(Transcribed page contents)
----------
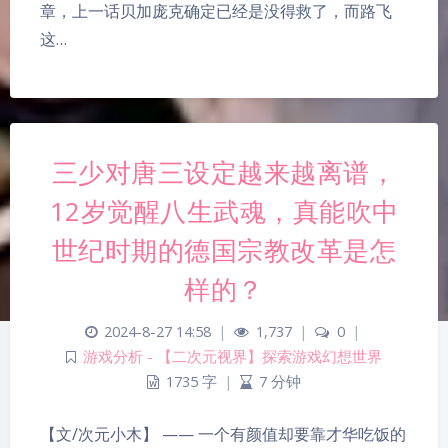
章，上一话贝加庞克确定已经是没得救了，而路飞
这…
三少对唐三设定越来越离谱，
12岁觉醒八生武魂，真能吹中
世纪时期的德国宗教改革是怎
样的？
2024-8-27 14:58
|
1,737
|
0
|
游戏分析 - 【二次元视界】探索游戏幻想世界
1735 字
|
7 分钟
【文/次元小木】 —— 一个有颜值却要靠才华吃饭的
----------
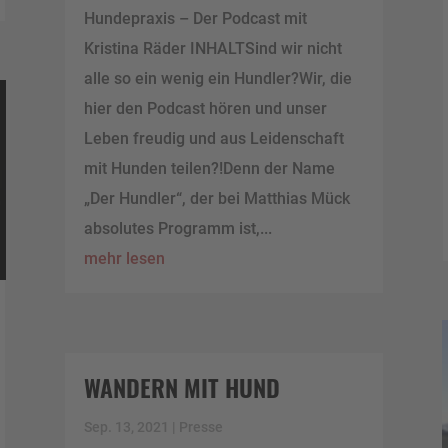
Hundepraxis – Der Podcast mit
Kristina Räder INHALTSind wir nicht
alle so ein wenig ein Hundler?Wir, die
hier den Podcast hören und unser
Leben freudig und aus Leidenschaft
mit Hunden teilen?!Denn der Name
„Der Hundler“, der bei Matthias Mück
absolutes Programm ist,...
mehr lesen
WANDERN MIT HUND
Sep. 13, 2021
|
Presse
----------
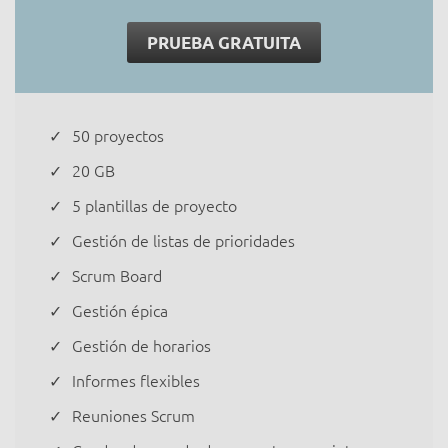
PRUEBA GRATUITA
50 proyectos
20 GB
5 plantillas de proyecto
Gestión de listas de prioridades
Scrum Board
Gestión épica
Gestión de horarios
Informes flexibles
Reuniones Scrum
----------
# [EXERCISE OBJECTIVE]
Restate word for word the lines of the data above, starting at the line containing "PRUEBA GRATUITA" and ending at the line containing "Reuniones Scrum", both included, and nothing more.

# [SOLUTION TO THIS PROBLEM]
PRUEBA GRATUITA
50 proyectos
20 GB
5 plantillas de proyecto
Gestión de listas de prioridades
Scrum Board
Gestión épica
Gestión de horarios
Informes flexibles
Reuniones Scrum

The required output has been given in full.